Aim of the task: Lines with the string "machine" are to be identified in the listing and copied.

Supplied records:

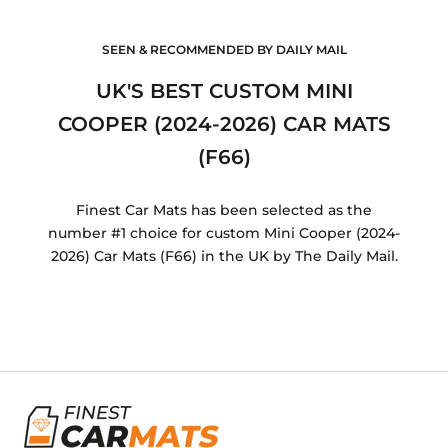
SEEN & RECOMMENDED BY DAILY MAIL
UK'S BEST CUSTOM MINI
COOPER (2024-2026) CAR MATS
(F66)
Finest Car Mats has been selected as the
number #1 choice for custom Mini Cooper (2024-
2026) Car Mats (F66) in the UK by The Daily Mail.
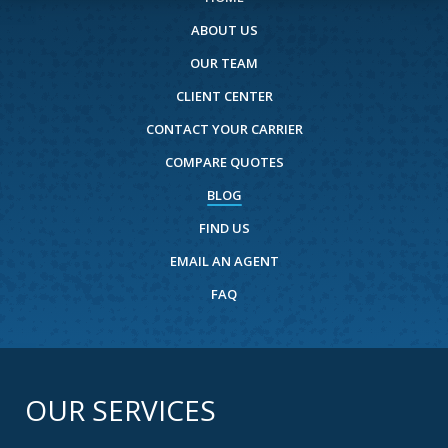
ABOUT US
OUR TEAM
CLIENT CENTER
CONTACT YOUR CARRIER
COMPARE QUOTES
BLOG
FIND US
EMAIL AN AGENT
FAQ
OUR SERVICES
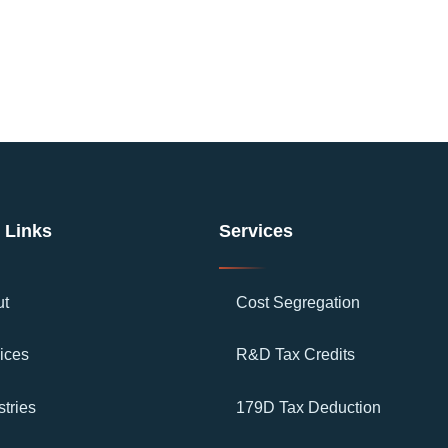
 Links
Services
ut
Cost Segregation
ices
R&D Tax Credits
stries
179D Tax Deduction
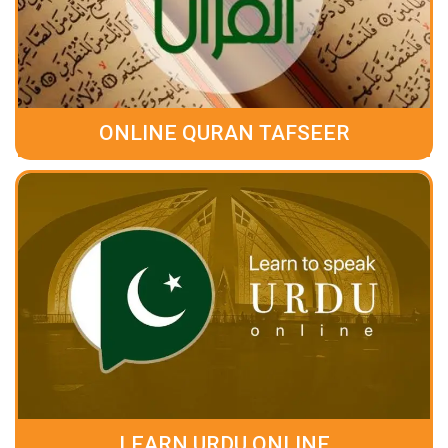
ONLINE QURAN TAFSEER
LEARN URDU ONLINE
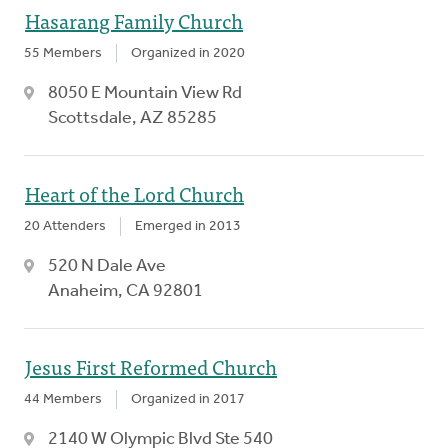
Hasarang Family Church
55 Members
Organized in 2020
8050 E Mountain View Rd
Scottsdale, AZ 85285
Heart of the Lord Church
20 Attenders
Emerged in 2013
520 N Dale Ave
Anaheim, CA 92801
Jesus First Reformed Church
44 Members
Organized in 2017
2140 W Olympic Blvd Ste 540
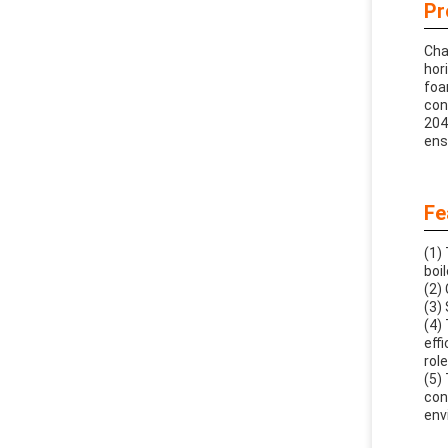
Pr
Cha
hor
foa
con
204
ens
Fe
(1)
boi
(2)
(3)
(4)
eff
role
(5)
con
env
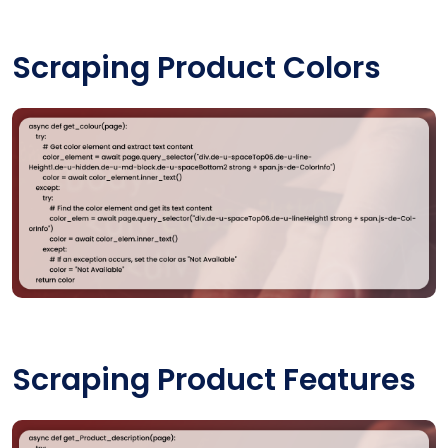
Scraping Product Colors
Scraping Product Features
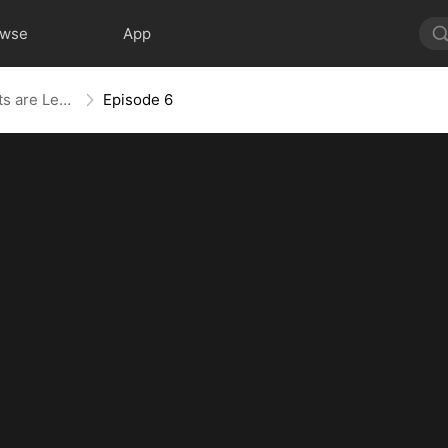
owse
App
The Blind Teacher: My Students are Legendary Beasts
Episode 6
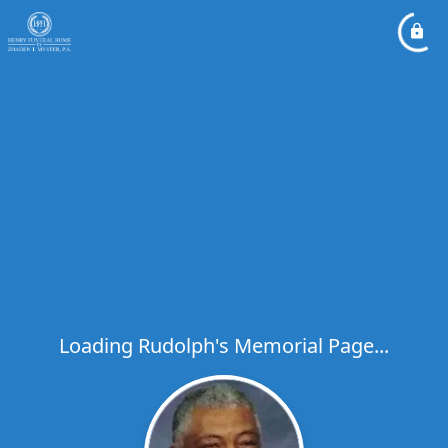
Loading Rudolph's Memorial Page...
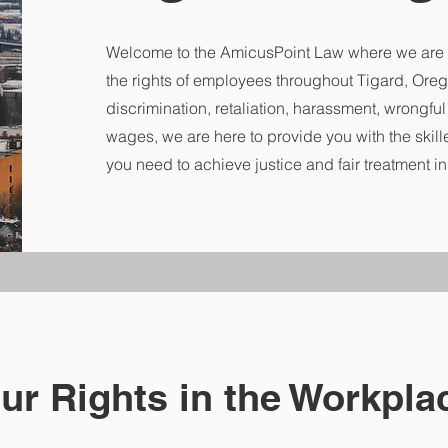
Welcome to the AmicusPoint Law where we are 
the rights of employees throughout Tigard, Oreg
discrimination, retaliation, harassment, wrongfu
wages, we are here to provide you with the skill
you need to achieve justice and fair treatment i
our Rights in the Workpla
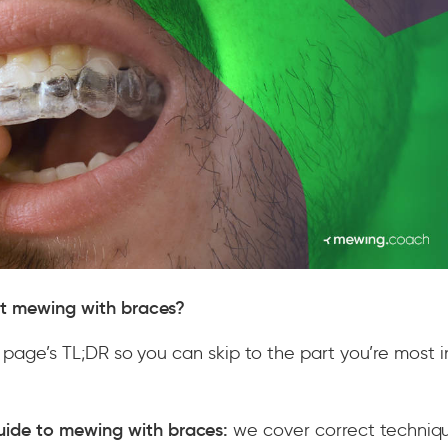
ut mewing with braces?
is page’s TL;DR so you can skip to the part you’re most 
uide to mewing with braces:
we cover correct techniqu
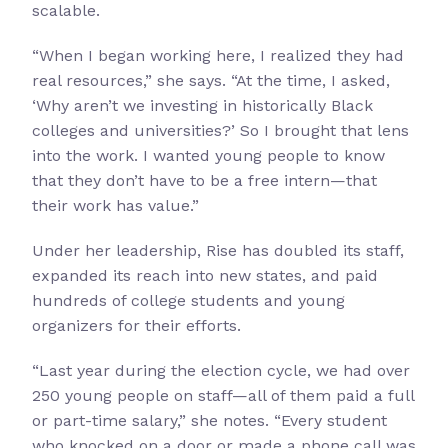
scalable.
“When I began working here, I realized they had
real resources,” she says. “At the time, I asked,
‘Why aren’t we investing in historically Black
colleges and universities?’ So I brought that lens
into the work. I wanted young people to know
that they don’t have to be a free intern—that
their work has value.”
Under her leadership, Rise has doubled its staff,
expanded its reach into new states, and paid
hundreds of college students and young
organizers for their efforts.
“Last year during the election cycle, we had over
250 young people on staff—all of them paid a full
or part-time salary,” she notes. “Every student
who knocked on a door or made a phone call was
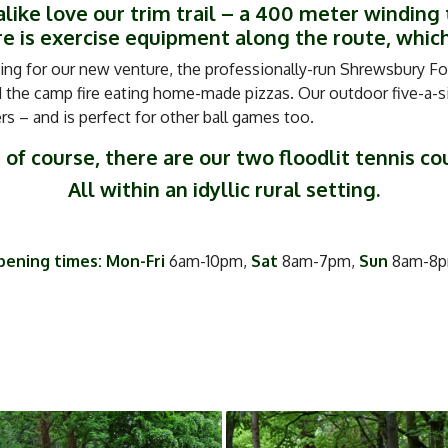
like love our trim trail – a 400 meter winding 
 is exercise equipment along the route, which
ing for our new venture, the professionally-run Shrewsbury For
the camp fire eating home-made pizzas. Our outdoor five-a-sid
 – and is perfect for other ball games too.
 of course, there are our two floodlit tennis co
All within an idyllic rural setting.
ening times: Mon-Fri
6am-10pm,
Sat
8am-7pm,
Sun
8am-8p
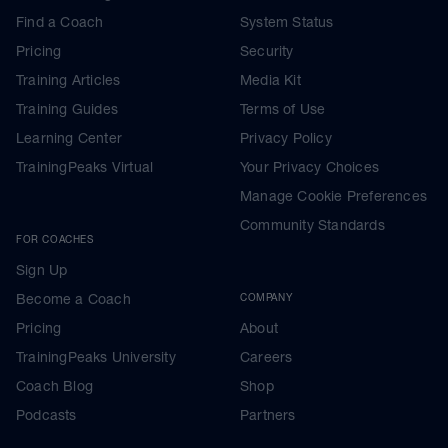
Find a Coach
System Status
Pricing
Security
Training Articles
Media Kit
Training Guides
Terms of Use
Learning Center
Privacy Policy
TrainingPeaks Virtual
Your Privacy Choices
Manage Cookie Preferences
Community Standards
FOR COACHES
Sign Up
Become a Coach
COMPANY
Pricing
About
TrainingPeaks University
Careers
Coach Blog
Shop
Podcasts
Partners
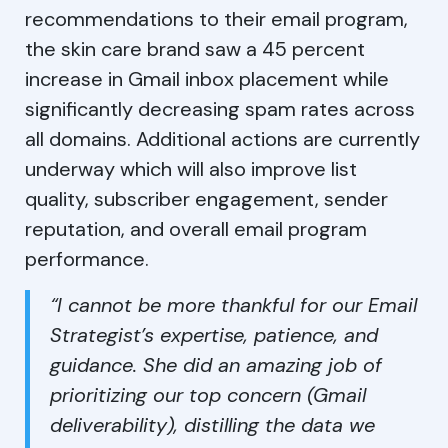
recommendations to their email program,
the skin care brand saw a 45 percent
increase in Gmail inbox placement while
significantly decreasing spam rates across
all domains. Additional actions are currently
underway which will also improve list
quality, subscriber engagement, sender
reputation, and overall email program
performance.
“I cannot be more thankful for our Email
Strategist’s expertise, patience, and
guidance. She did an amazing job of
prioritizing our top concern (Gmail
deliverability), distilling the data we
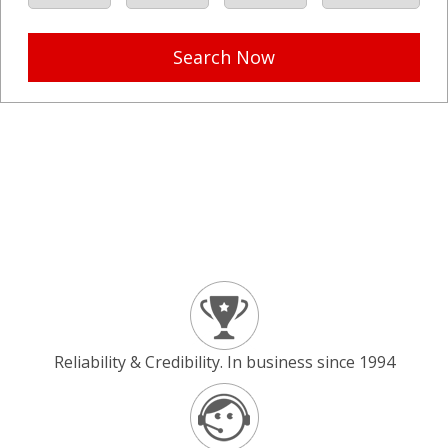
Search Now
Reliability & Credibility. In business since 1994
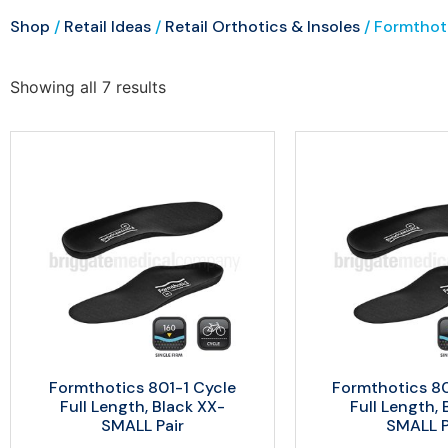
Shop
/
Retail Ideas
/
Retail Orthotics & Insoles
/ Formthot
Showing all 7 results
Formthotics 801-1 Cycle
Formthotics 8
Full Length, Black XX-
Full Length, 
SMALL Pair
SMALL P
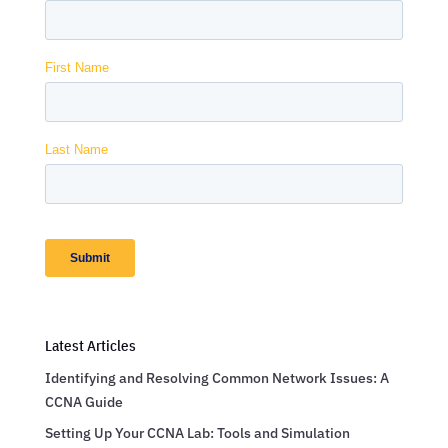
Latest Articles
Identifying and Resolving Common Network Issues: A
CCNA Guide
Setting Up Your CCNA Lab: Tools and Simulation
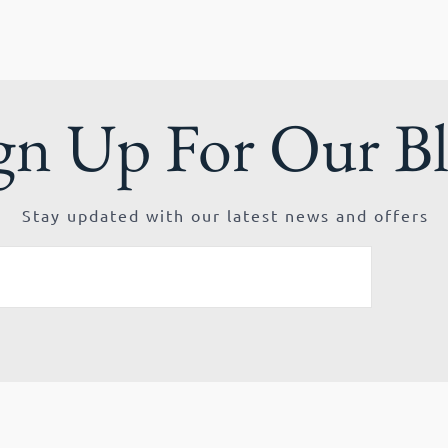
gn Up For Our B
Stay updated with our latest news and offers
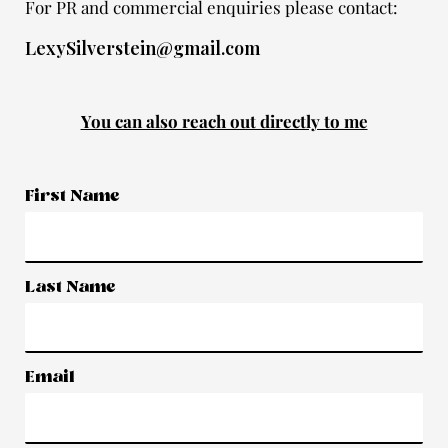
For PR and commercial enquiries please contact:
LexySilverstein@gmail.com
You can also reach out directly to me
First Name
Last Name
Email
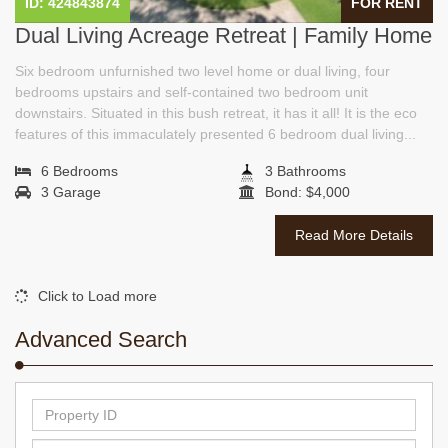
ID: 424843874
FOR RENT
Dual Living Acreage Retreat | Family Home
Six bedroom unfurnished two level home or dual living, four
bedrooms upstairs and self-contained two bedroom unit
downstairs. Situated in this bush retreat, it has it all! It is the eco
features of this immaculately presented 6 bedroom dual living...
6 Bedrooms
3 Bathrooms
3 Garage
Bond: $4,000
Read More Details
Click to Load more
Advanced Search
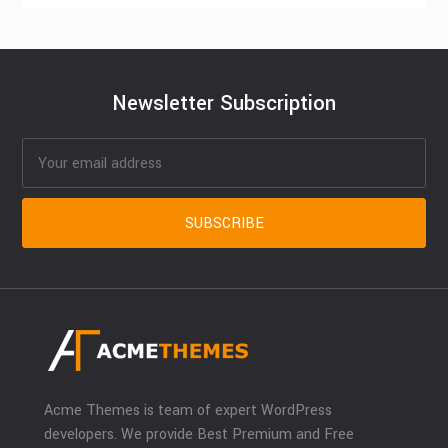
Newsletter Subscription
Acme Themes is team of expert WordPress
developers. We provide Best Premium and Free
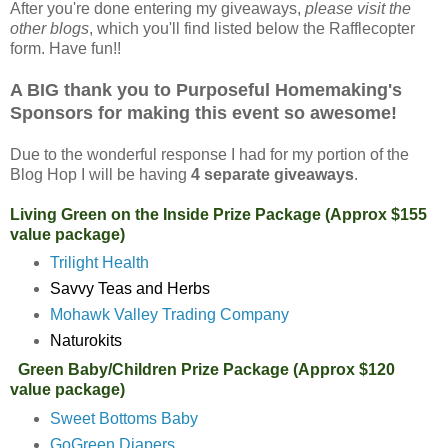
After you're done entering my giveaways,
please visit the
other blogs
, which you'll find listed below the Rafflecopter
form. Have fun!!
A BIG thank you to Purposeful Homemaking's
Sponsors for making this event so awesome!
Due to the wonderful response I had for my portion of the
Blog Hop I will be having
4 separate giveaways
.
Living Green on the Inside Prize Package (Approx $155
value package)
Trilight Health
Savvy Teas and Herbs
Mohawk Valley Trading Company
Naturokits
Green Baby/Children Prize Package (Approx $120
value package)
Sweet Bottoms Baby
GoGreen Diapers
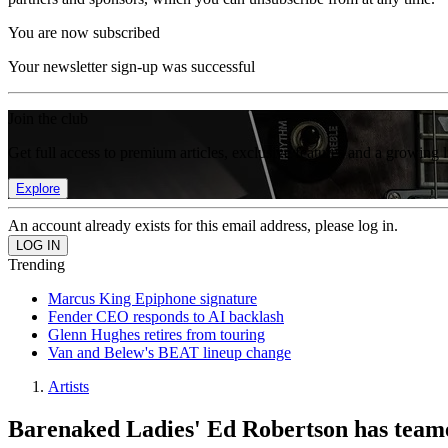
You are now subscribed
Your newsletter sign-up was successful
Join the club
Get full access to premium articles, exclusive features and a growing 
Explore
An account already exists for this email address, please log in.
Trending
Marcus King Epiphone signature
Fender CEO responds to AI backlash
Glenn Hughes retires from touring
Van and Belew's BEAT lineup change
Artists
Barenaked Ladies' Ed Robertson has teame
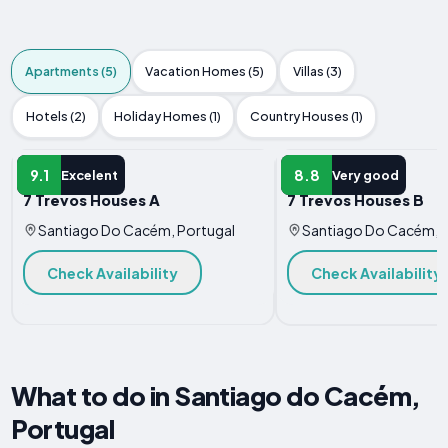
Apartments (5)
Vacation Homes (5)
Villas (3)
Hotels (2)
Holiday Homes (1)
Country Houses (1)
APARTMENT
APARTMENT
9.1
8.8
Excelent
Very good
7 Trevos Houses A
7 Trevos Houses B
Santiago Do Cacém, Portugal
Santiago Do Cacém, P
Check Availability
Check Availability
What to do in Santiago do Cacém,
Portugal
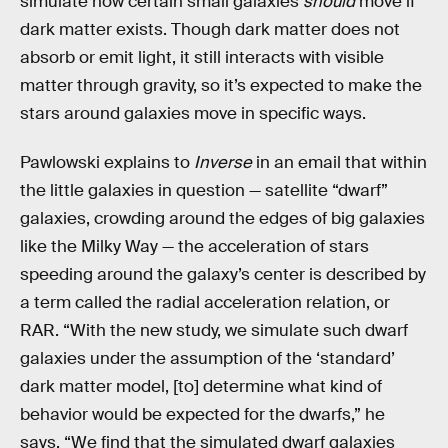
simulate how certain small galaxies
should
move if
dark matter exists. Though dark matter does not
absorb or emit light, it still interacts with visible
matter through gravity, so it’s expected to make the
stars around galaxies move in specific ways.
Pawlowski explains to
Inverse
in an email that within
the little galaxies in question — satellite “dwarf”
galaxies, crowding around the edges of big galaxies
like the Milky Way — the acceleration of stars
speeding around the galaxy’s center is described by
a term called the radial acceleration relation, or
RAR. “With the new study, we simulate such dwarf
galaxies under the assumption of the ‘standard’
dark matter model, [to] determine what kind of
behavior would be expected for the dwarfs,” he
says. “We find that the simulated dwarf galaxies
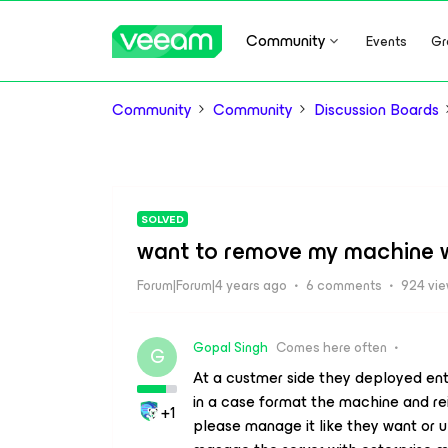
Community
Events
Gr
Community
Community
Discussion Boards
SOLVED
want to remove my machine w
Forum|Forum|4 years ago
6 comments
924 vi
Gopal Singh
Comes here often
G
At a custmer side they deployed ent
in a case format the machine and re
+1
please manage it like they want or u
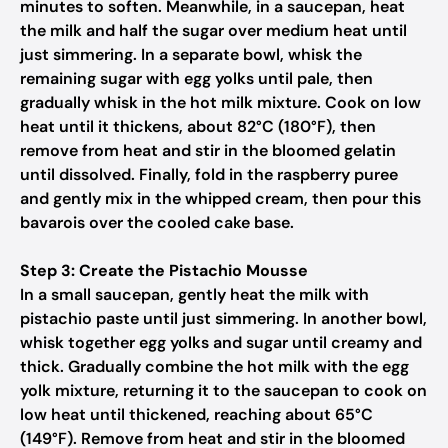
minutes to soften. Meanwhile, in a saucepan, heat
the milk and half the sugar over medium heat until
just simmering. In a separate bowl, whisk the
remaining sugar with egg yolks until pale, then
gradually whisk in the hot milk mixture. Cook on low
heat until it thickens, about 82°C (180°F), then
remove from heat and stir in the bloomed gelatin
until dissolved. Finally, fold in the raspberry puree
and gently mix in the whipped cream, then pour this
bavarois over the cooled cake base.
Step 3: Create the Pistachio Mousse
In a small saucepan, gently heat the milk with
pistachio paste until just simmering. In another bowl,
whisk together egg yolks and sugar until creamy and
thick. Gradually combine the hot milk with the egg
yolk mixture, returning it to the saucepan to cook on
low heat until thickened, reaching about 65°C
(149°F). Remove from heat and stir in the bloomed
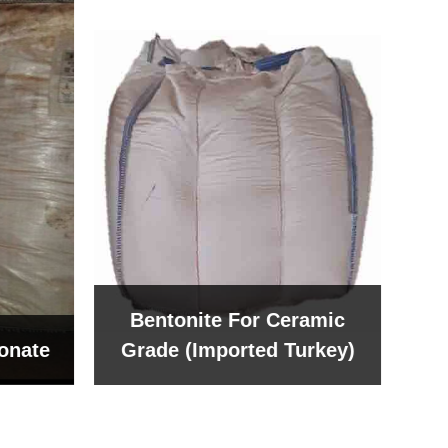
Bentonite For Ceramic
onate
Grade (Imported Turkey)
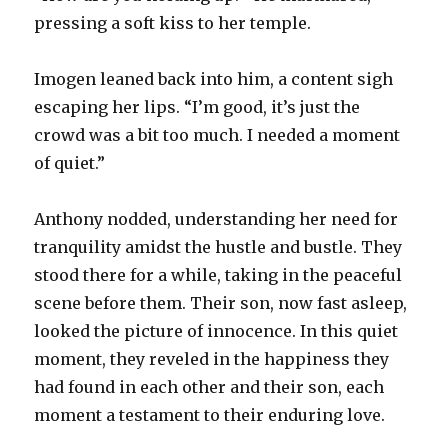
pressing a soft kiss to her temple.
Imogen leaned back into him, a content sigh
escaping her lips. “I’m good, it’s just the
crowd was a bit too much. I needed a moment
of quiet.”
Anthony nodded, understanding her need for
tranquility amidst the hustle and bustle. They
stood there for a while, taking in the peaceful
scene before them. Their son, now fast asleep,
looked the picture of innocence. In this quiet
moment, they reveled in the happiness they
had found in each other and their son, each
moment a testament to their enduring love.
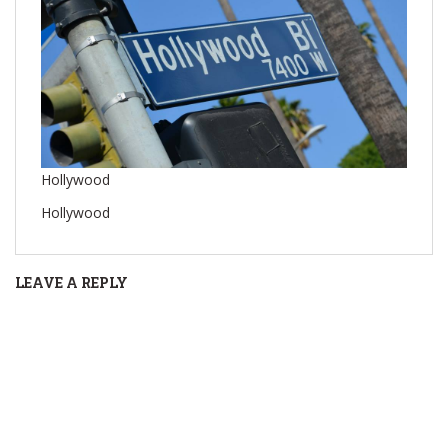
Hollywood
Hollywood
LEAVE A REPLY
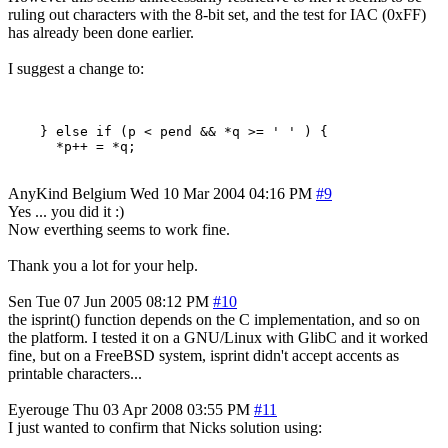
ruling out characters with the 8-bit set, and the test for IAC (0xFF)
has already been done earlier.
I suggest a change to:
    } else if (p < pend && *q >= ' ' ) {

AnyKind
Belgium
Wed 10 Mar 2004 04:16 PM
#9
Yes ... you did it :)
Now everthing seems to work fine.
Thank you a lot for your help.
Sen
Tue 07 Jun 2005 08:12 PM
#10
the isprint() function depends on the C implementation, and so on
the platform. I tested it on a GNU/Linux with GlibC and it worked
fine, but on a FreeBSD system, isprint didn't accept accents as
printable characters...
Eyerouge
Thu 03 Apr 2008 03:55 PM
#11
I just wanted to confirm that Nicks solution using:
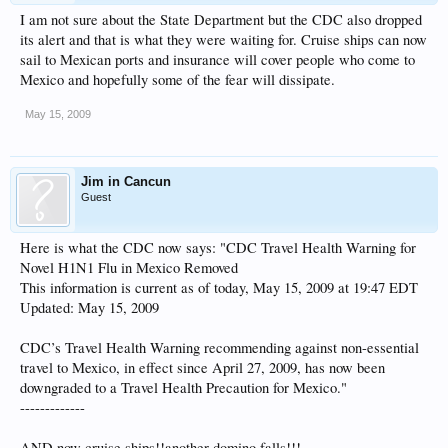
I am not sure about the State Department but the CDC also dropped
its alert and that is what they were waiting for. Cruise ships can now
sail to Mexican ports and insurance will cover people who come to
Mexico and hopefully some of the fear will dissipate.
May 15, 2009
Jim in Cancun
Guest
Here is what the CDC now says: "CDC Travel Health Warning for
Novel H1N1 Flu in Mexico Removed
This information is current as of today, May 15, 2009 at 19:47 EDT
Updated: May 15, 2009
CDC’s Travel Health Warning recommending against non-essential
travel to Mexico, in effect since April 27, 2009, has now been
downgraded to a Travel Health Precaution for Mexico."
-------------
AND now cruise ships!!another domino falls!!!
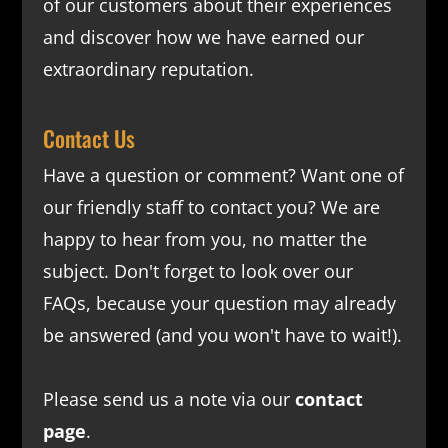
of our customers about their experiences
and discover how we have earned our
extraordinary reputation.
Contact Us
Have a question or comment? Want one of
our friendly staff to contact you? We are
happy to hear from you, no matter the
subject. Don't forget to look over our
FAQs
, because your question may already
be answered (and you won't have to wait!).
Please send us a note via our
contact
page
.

Response to the task:
want to remove my machine w
in a case format the machine and re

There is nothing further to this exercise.